Dans ce sens, on peut dire que le stéréotype est devenu
de nos jours l’une des grandes obsessions des temps modernes »
(1991 : 11).
En somme, la notion de stéréotype est une notion sociohistorique,
c’est-à-dire « culturelle ». Elle s’est
forgée au cours du temps et telle que nous la connaissons aujourd’hui,
péjorative et néfaste, elle caractérise (seulement)
notre modernité et le regard que cette dernière porte
sur les schèmes pré-construits et reproductibles. Le stéréotype
ne porte donc pas de moral en lui-même. Et si nous le condamnons
aujourd’hui, ce jugement n’est rien d’autre que culturel.
C’est cela la conscience de la stéréotypie : l’ensemble
des valeurs socioculturelles que nous faisons porter sur la pratique
de production de stéréotypes. Il faut reconnaître
à l’anecdote ce même investissement de valeurs socioculturels
en distinguant, d’un côté, la forme discursive et,
de l’autre, la conscience ou les représentations qui lui
sont associées ; distinguer donc l’anecdote de l’anecdotique.
L’anecdotique comme valeur socioculturelle
En ce qui concerne l’anecdotique, il convient, pour mieux l’identifier
tel qu’il se manifeste dans les dispositifs de la médiation
touristique de faire un bref détour. Si l’on prend le cas
des guides de voyage en particulier, on remarque qu’ils se présentent
comme des textes complexes. Ils déploient ainsi une infinités
de formes d’écritures (usage du graissage, de l’italique,
changements typographiques, mais encore images, dessins, schémas,
plans, cartes, sommaires, index, etc.).
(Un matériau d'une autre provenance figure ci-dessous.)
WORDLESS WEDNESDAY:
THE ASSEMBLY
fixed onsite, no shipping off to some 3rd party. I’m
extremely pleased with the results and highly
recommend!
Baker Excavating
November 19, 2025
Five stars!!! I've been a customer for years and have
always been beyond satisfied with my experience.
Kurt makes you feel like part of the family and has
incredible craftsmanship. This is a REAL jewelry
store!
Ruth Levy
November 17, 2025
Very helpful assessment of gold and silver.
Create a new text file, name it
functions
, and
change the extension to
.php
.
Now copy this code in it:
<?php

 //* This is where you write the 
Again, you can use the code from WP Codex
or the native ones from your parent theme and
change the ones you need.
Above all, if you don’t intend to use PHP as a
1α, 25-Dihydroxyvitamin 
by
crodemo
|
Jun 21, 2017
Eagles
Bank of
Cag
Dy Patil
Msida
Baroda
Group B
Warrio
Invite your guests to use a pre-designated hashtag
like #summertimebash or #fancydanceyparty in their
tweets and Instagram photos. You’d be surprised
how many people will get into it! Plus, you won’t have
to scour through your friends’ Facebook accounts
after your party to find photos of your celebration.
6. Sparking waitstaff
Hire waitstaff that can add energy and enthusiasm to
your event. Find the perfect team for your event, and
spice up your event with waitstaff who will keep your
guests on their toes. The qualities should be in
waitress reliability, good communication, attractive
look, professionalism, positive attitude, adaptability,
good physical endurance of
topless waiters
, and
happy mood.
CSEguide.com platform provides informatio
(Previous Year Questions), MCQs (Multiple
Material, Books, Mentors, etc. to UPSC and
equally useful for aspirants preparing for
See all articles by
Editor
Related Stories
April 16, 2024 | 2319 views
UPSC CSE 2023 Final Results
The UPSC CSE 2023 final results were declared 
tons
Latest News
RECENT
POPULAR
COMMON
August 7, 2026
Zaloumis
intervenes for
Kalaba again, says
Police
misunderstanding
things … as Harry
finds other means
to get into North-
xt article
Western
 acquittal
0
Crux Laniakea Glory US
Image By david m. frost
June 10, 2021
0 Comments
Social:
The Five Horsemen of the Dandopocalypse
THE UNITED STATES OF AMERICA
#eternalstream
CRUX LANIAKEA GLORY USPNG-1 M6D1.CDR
Chacune de ces textures occupe
une place singulière et définit une fonction spécifique
du texte. Ainsi, par exemple, l’italique sert souvent à
signifier les informations pratiques ; le graissage renvoie régulièrement
à des logiques de manipulation de l’ouvrage en ce sens
qu’un terme graissé dans le corps de texte sera souvent
également présent dans l’index du volume ; les titres
et les sous-titres permettent, quant à eux, de hiérarchiser
l’information et de la rendre lisible et/ou visible. Ces écritures
sémiotisent ainsi la façon dont le touriste, dans sa fonction
de lecteur, peut appréhender le texte, du point de vue cognitif
ou manuel. Elles donnent à voir, autrement dit, la façon
dont le guide doit être lu et la façon dont il faut que
le lecteur/voyageur interprète les informations délivrées.
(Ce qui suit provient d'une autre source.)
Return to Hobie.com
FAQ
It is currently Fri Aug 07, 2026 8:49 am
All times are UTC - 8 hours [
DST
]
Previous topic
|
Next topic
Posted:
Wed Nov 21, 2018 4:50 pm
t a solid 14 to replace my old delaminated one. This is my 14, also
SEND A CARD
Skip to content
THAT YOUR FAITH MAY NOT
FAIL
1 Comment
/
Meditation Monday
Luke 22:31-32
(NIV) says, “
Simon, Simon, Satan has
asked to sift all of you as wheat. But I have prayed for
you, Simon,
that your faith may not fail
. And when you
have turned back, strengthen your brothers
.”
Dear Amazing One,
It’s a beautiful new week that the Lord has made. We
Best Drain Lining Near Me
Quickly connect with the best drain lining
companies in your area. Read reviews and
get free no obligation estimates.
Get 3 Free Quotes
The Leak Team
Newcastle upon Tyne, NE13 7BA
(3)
En ce qui concerne les anecdotes, on remarque
certains invariants dans la façon dont les guides les sémiotisent.
Prenons l’exemple de la cathédrale Saint Patrick de New
York dans le Routard, à propos de laquelle on apprend qu’il
s’agit d’une « construction au look moyenâgeux
dans le style néogothique en vogue au XIXè siècle.
Son élégance défie fièrement les immenses
gratte-ciel modernes qui l’entourent. Sa taille peut paraître
un peu insignifiante, mais, en entrant, on se rend mieux compte de ses
dimensions. Elle fait quand même 100 m de long sur 50 m de large.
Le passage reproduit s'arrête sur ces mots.